# WHAT YOU HAVE TO DO:
Each line from the one holding "Mask small bowel." through the end of the records should be returned exactly, while pictures are skipped.

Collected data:
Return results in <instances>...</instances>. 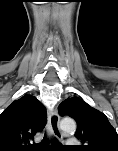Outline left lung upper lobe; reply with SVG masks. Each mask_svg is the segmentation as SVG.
I'll return each instance as SVG.
<instances>
[{
    "label": "left lung upper lobe",
    "instance_id": "obj_1",
    "mask_svg": "<svg viewBox=\"0 0 118 151\" xmlns=\"http://www.w3.org/2000/svg\"><path fill=\"white\" fill-rule=\"evenodd\" d=\"M61 116H70L77 122L75 136L85 145L81 151H118V135L100 111L78 97L64 100L58 107Z\"/></svg>",
    "mask_w": 118,
    "mask_h": 151
}]
</instances>
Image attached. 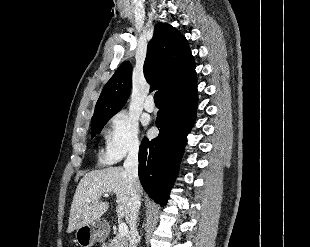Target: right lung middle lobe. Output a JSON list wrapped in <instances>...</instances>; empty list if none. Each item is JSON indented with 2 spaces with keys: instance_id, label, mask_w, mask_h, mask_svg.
Wrapping results in <instances>:
<instances>
[{
  "instance_id": "obj_1",
  "label": "right lung middle lobe",
  "mask_w": 310,
  "mask_h": 247,
  "mask_svg": "<svg viewBox=\"0 0 310 247\" xmlns=\"http://www.w3.org/2000/svg\"><path fill=\"white\" fill-rule=\"evenodd\" d=\"M110 117H104V118H100L94 122L91 123V128H92V132L91 135L92 137H94L97 133H100V131L102 130L103 126L107 123V121L111 118Z\"/></svg>"
}]
</instances>
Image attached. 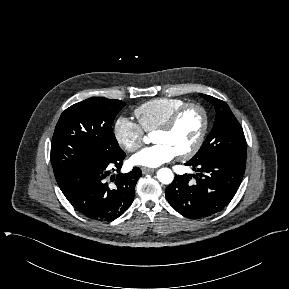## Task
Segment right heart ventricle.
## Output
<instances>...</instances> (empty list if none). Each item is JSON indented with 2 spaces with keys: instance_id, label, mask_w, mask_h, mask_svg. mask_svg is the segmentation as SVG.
<instances>
[{
  "instance_id": "1",
  "label": "right heart ventricle",
  "mask_w": 289,
  "mask_h": 289,
  "mask_svg": "<svg viewBox=\"0 0 289 289\" xmlns=\"http://www.w3.org/2000/svg\"><path fill=\"white\" fill-rule=\"evenodd\" d=\"M187 103L181 98H156L135 109L141 128L146 132L155 131L179 107Z\"/></svg>"
}]
</instances>
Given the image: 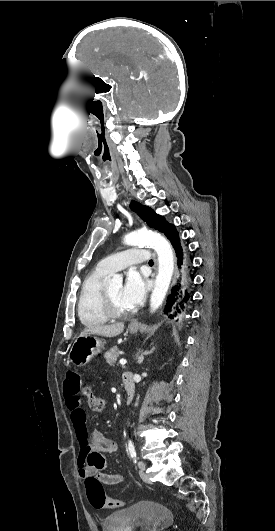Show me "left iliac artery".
<instances>
[{"label": "left iliac artery", "instance_id": "obj_1", "mask_svg": "<svg viewBox=\"0 0 275 531\" xmlns=\"http://www.w3.org/2000/svg\"><path fill=\"white\" fill-rule=\"evenodd\" d=\"M128 451L134 463H136L137 462L136 451H135V446L132 441L128 442Z\"/></svg>", "mask_w": 275, "mask_h": 531}]
</instances>
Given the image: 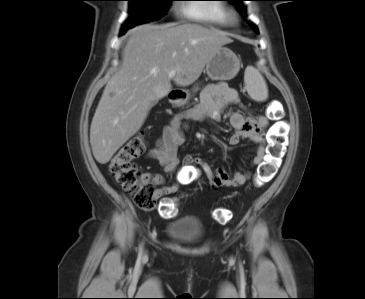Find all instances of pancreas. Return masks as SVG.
Wrapping results in <instances>:
<instances>
[{
  "label": "pancreas",
  "mask_w": 365,
  "mask_h": 299,
  "mask_svg": "<svg viewBox=\"0 0 365 299\" xmlns=\"http://www.w3.org/2000/svg\"><path fill=\"white\" fill-rule=\"evenodd\" d=\"M197 90H198V87H196L194 91H197Z\"/></svg>",
  "instance_id": "pancreas-1"
}]
</instances>
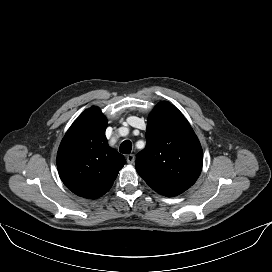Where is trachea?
Here are the masks:
<instances>
[{
  "instance_id": "3493384b",
  "label": "trachea",
  "mask_w": 272,
  "mask_h": 272,
  "mask_svg": "<svg viewBox=\"0 0 272 272\" xmlns=\"http://www.w3.org/2000/svg\"><path fill=\"white\" fill-rule=\"evenodd\" d=\"M132 149V143L129 140H125L121 143L119 151L123 154H129Z\"/></svg>"
}]
</instances>
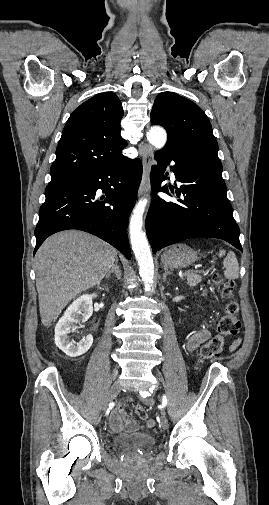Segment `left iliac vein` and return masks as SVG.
Returning a JSON list of instances; mask_svg holds the SVG:
<instances>
[{"label": "left iliac vein", "mask_w": 269, "mask_h": 505, "mask_svg": "<svg viewBox=\"0 0 269 505\" xmlns=\"http://www.w3.org/2000/svg\"><path fill=\"white\" fill-rule=\"evenodd\" d=\"M145 401L146 402H145L144 405H145L146 408L150 409V408L153 407L154 404H153V399L152 398H147V399H145ZM159 422H160V426H161V428L163 430H166L168 428V419H167V417H166V415H165L164 412H161L160 421Z\"/></svg>", "instance_id": "left-iliac-vein-1"}]
</instances>
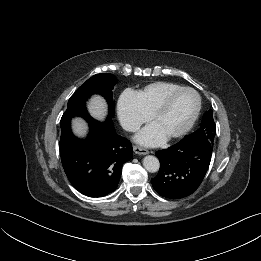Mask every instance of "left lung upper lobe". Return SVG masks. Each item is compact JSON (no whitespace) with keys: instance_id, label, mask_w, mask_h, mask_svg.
<instances>
[{"instance_id":"obj_1","label":"left lung upper lobe","mask_w":261,"mask_h":261,"mask_svg":"<svg viewBox=\"0 0 261 261\" xmlns=\"http://www.w3.org/2000/svg\"><path fill=\"white\" fill-rule=\"evenodd\" d=\"M215 134H216V125L213 120V112L212 110H209L204 113L200 128L194 133L187 135L186 137L203 138L209 141L213 146Z\"/></svg>"}]
</instances>
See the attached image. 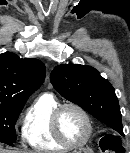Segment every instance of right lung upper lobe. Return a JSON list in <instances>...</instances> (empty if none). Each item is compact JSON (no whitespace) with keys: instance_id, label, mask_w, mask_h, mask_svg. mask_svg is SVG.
Listing matches in <instances>:
<instances>
[{"instance_id":"obj_1","label":"right lung upper lobe","mask_w":130,"mask_h":153,"mask_svg":"<svg viewBox=\"0 0 130 153\" xmlns=\"http://www.w3.org/2000/svg\"><path fill=\"white\" fill-rule=\"evenodd\" d=\"M44 64L34 58L20 59L6 52L0 55V103L25 104L43 83Z\"/></svg>"}]
</instances>
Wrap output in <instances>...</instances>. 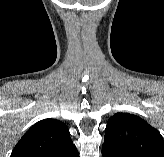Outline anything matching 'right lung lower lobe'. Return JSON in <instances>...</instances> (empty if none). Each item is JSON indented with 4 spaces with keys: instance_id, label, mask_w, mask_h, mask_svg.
<instances>
[{
    "instance_id": "1",
    "label": "right lung lower lobe",
    "mask_w": 164,
    "mask_h": 157,
    "mask_svg": "<svg viewBox=\"0 0 164 157\" xmlns=\"http://www.w3.org/2000/svg\"><path fill=\"white\" fill-rule=\"evenodd\" d=\"M54 157H79V153L75 145L73 144L68 148H66L65 150L58 153L57 155H55Z\"/></svg>"
}]
</instances>
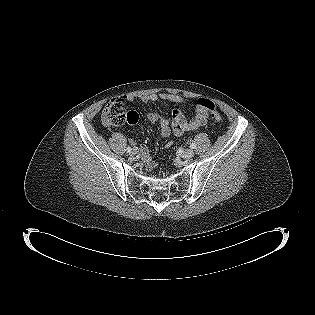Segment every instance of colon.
I'll return each mask as SVG.
<instances>
[{"mask_svg":"<svg viewBox=\"0 0 315 315\" xmlns=\"http://www.w3.org/2000/svg\"><path fill=\"white\" fill-rule=\"evenodd\" d=\"M198 105L207 109L211 117L220 122L222 120L221 114L217 110L215 104L208 99H199ZM138 115L134 111H126L122 99H115L111 101L105 108L103 113V120L109 126H121L124 123L133 124L137 121Z\"/></svg>","mask_w":315,"mask_h":315,"instance_id":"5ec220e1","label":"colon"}]
</instances>
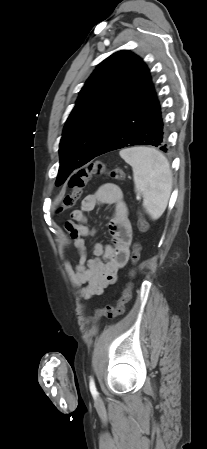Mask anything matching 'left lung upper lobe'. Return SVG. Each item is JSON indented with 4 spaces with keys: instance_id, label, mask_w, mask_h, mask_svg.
<instances>
[{
    "instance_id": "obj_1",
    "label": "left lung upper lobe",
    "mask_w": 207,
    "mask_h": 449,
    "mask_svg": "<svg viewBox=\"0 0 207 449\" xmlns=\"http://www.w3.org/2000/svg\"><path fill=\"white\" fill-rule=\"evenodd\" d=\"M151 84L148 68L129 51L116 52L97 66L65 124L56 185L95 157L110 132Z\"/></svg>"
}]
</instances>
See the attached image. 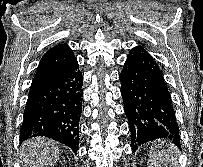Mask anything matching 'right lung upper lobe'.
<instances>
[{
	"label": "right lung upper lobe",
	"instance_id": "right-lung-upper-lobe-1",
	"mask_svg": "<svg viewBox=\"0 0 203 167\" xmlns=\"http://www.w3.org/2000/svg\"><path fill=\"white\" fill-rule=\"evenodd\" d=\"M75 56L66 44H58L47 51L39 62L31 88H37L61 73ZM30 88V89H31Z\"/></svg>",
	"mask_w": 203,
	"mask_h": 167
}]
</instances>
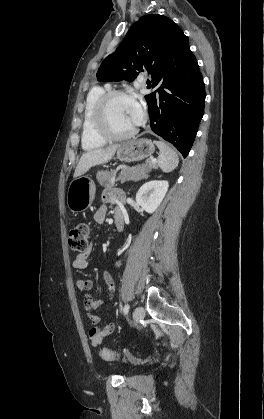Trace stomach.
<instances>
[{
  "mask_svg": "<svg viewBox=\"0 0 264 419\" xmlns=\"http://www.w3.org/2000/svg\"><path fill=\"white\" fill-rule=\"evenodd\" d=\"M116 151L120 161L132 162L150 157L155 146L151 140L137 139L119 145ZM94 197V182L86 176H79L68 187L67 206L73 213L82 212L92 204Z\"/></svg>",
  "mask_w": 264,
  "mask_h": 419,
  "instance_id": "1",
  "label": "stomach"
}]
</instances>
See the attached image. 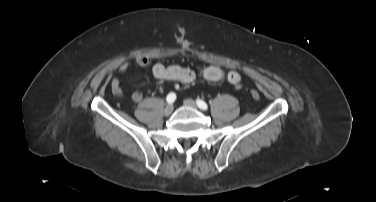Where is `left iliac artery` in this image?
Listing matches in <instances>:
<instances>
[{
	"label": "left iliac artery",
	"mask_w": 376,
	"mask_h": 202,
	"mask_svg": "<svg viewBox=\"0 0 376 202\" xmlns=\"http://www.w3.org/2000/svg\"><path fill=\"white\" fill-rule=\"evenodd\" d=\"M196 103H197V105H198V107L200 109H202V110H207L208 109V105L203 100L197 99Z\"/></svg>",
	"instance_id": "left-iliac-artery-1"
}]
</instances>
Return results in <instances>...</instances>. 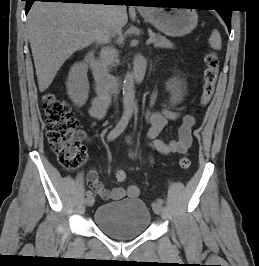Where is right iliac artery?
<instances>
[{"instance_id": "82829eb1", "label": "right iliac artery", "mask_w": 259, "mask_h": 266, "mask_svg": "<svg viewBox=\"0 0 259 266\" xmlns=\"http://www.w3.org/2000/svg\"><path fill=\"white\" fill-rule=\"evenodd\" d=\"M130 117L128 115L122 116L120 121L117 123L107 136L108 141H112L117 138L127 127ZM87 197L92 196V192L88 190L86 192Z\"/></svg>"}]
</instances>
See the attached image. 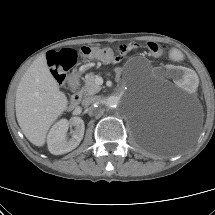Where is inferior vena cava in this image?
I'll list each match as a JSON object with an SVG mask.
<instances>
[{
    "label": "inferior vena cava",
    "instance_id": "1",
    "mask_svg": "<svg viewBox=\"0 0 215 215\" xmlns=\"http://www.w3.org/2000/svg\"><path fill=\"white\" fill-rule=\"evenodd\" d=\"M99 101L98 97H87L82 101L83 106H89L95 104Z\"/></svg>",
    "mask_w": 215,
    "mask_h": 215
}]
</instances>
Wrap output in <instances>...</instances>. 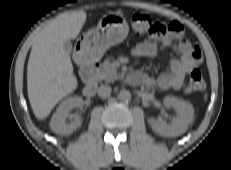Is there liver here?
Returning <instances> with one entry per match:
<instances>
[{
  "mask_svg": "<svg viewBox=\"0 0 231 170\" xmlns=\"http://www.w3.org/2000/svg\"><path fill=\"white\" fill-rule=\"evenodd\" d=\"M86 18L82 10L61 14L34 37L27 66V91L37 119L48 117L55 105L78 86L63 43L79 35Z\"/></svg>",
  "mask_w": 231,
  "mask_h": 170,
  "instance_id": "obj_1",
  "label": "liver"
}]
</instances>
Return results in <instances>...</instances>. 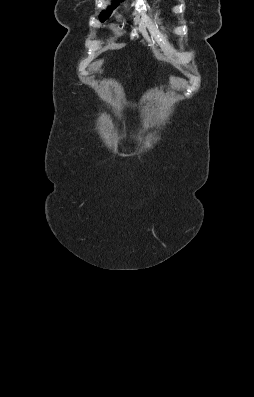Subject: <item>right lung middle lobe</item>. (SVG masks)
Wrapping results in <instances>:
<instances>
[{
	"instance_id": "1",
	"label": "right lung middle lobe",
	"mask_w": 254,
	"mask_h": 397,
	"mask_svg": "<svg viewBox=\"0 0 254 397\" xmlns=\"http://www.w3.org/2000/svg\"><path fill=\"white\" fill-rule=\"evenodd\" d=\"M117 6H118V4H117V3H114L113 6H112L111 8H108L106 11H103V12L100 14V20H101L102 22H104L106 19H108V18L110 17V14L112 13V9H113V8H116Z\"/></svg>"
}]
</instances>
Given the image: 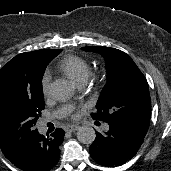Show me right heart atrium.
I'll list each match as a JSON object with an SVG mask.
<instances>
[{
    "label": "right heart atrium",
    "instance_id": "1",
    "mask_svg": "<svg viewBox=\"0 0 171 171\" xmlns=\"http://www.w3.org/2000/svg\"><path fill=\"white\" fill-rule=\"evenodd\" d=\"M50 83H51V75L49 72H45L41 81V87L44 96H48L50 93Z\"/></svg>",
    "mask_w": 171,
    "mask_h": 171
}]
</instances>
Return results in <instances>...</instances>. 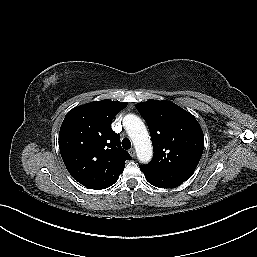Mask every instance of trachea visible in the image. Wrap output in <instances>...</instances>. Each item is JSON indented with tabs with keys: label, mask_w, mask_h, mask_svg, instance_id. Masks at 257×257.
<instances>
[{
	"label": "trachea",
	"mask_w": 257,
	"mask_h": 257,
	"mask_svg": "<svg viewBox=\"0 0 257 257\" xmlns=\"http://www.w3.org/2000/svg\"><path fill=\"white\" fill-rule=\"evenodd\" d=\"M122 147L126 150L130 149L131 148V142L128 138H124L122 140Z\"/></svg>",
	"instance_id": "obj_1"
}]
</instances>
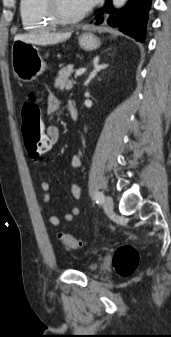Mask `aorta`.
I'll use <instances>...</instances> for the list:
<instances>
[{
    "label": "aorta",
    "instance_id": "1",
    "mask_svg": "<svg viewBox=\"0 0 171 337\" xmlns=\"http://www.w3.org/2000/svg\"><path fill=\"white\" fill-rule=\"evenodd\" d=\"M127 0H112L113 6L117 9L121 8L124 6Z\"/></svg>",
    "mask_w": 171,
    "mask_h": 337
}]
</instances>
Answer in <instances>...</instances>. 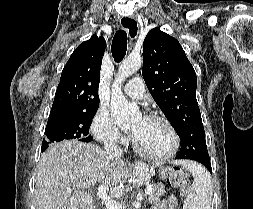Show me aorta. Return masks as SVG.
Returning <instances> with one entry per match:
<instances>
[{"instance_id":"762f6f07","label":"aorta","mask_w":253,"mask_h":209,"mask_svg":"<svg viewBox=\"0 0 253 209\" xmlns=\"http://www.w3.org/2000/svg\"><path fill=\"white\" fill-rule=\"evenodd\" d=\"M142 65L140 56H129L120 64L116 80L112 87L110 110L120 128H127L138 116V108L131 104L125 98L121 85L131 75L139 70ZM133 209H138L136 203L133 204Z\"/></svg>"}]
</instances>
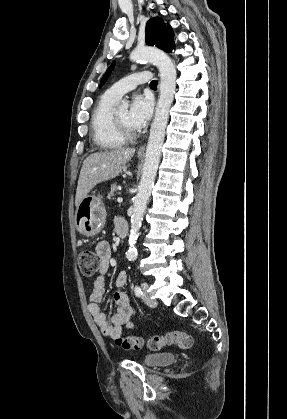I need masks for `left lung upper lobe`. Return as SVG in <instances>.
I'll use <instances>...</instances> for the list:
<instances>
[{
    "mask_svg": "<svg viewBox=\"0 0 287 419\" xmlns=\"http://www.w3.org/2000/svg\"><path fill=\"white\" fill-rule=\"evenodd\" d=\"M173 30L169 24H165L160 17L150 19L146 24V43L150 46H156L165 52L171 53L174 48ZM115 61L103 76L100 87L106 82L114 69Z\"/></svg>",
    "mask_w": 287,
    "mask_h": 419,
    "instance_id": "1",
    "label": "left lung upper lobe"
}]
</instances>
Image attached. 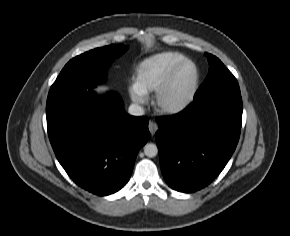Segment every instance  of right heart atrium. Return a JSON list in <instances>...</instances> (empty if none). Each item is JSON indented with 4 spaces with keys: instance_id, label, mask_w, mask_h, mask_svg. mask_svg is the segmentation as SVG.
I'll return each instance as SVG.
<instances>
[{
    "instance_id": "1",
    "label": "right heart atrium",
    "mask_w": 290,
    "mask_h": 236,
    "mask_svg": "<svg viewBox=\"0 0 290 236\" xmlns=\"http://www.w3.org/2000/svg\"><path fill=\"white\" fill-rule=\"evenodd\" d=\"M129 94L131 99L137 103L142 104L145 102L146 95L145 92L142 91L136 83H133L129 86Z\"/></svg>"
}]
</instances>
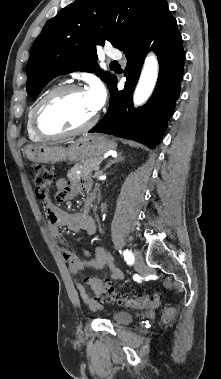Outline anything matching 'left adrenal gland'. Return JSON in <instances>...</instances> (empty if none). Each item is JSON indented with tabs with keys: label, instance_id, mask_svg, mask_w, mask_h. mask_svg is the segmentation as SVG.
<instances>
[{
	"label": "left adrenal gland",
	"instance_id": "a2214340",
	"mask_svg": "<svg viewBox=\"0 0 221 379\" xmlns=\"http://www.w3.org/2000/svg\"><path fill=\"white\" fill-rule=\"evenodd\" d=\"M124 160V157L121 156V153L113 160H110L105 168L103 169V171L107 170L112 164H115V163H118V162H122Z\"/></svg>",
	"mask_w": 221,
	"mask_h": 379
}]
</instances>
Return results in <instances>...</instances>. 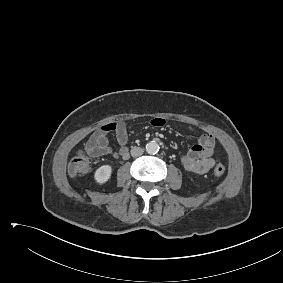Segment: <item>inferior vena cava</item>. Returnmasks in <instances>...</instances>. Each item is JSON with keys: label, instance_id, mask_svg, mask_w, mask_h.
<instances>
[{"label": "inferior vena cava", "instance_id": "602c4592", "mask_svg": "<svg viewBox=\"0 0 283 283\" xmlns=\"http://www.w3.org/2000/svg\"><path fill=\"white\" fill-rule=\"evenodd\" d=\"M143 152H144V149L141 148V147H133V148L131 149V155H132L133 157L141 156V155L143 154Z\"/></svg>", "mask_w": 283, "mask_h": 283}]
</instances>
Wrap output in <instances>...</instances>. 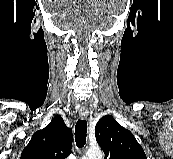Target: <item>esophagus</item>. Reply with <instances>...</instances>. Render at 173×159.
I'll return each mask as SVG.
<instances>
[{"label": "esophagus", "instance_id": "34e87169", "mask_svg": "<svg viewBox=\"0 0 173 159\" xmlns=\"http://www.w3.org/2000/svg\"><path fill=\"white\" fill-rule=\"evenodd\" d=\"M88 115H89L88 109L85 108V107H82V108L80 109L79 116H80L82 119H86V118L88 117Z\"/></svg>", "mask_w": 173, "mask_h": 159}]
</instances>
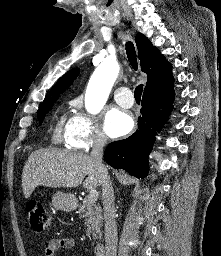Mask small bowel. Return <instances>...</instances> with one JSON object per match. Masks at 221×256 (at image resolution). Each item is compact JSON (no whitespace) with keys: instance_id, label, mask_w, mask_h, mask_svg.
<instances>
[{"instance_id":"small-bowel-1","label":"small bowel","mask_w":221,"mask_h":256,"mask_svg":"<svg viewBox=\"0 0 221 256\" xmlns=\"http://www.w3.org/2000/svg\"><path fill=\"white\" fill-rule=\"evenodd\" d=\"M75 246V240L73 238L64 237L59 239H52L44 244L42 256H55V252L58 250H71Z\"/></svg>"}]
</instances>
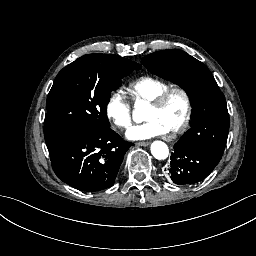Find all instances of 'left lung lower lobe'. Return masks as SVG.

# ANSWER BOX:
Mask small bowel. Return <instances>...</instances> with one JSON object per match. Masks at 221×256 (at image resolution). Each item is compact JSON (no whitespace) with keys: instance_id, label, mask_w, mask_h, mask_svg.
<instances>
[{"instance_id":"small-bowel-1","label":"small bowel","mask_w":221,"mask_h":256,"mask_svg":"<svg viewBox=\"0 0 221 256\" xmlns=\"http://www.w3.org/2000/svg\"><path fill=\"white\" fill-rule=\"evenodd\" d=\"M75 246V240L73 238L64 237L59 239H52L44 244L42 256H55V252L58 250H71Z\"/></svg>"}]
</instances>
Find all instances of 'left lung lower lobe'. Return masks as SVG.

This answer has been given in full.